§ **YOUR GOAL**:
Line count for "vlasy": say how many lines of the data contain it, with no other text.
=== DATA ===
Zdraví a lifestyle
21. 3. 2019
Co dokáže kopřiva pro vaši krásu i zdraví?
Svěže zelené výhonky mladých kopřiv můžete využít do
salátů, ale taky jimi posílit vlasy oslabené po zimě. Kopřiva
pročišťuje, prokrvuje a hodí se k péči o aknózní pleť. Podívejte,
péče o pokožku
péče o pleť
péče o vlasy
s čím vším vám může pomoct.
===
=== DATA ===
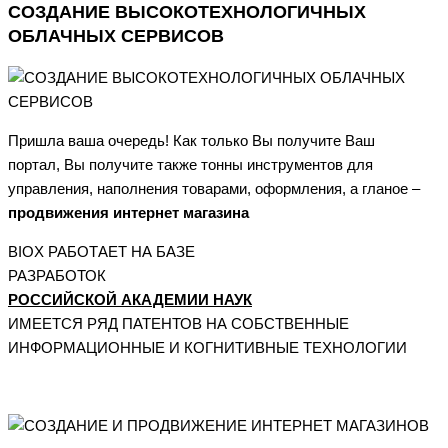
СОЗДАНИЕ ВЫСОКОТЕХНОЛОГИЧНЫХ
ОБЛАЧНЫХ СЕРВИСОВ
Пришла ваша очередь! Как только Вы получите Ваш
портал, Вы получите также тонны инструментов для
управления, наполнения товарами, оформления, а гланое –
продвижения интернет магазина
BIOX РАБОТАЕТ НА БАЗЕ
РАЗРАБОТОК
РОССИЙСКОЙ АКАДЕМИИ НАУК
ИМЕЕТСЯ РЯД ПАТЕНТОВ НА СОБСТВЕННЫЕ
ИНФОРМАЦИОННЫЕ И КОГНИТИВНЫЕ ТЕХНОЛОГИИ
===
§ **TASK ANSWER**:
2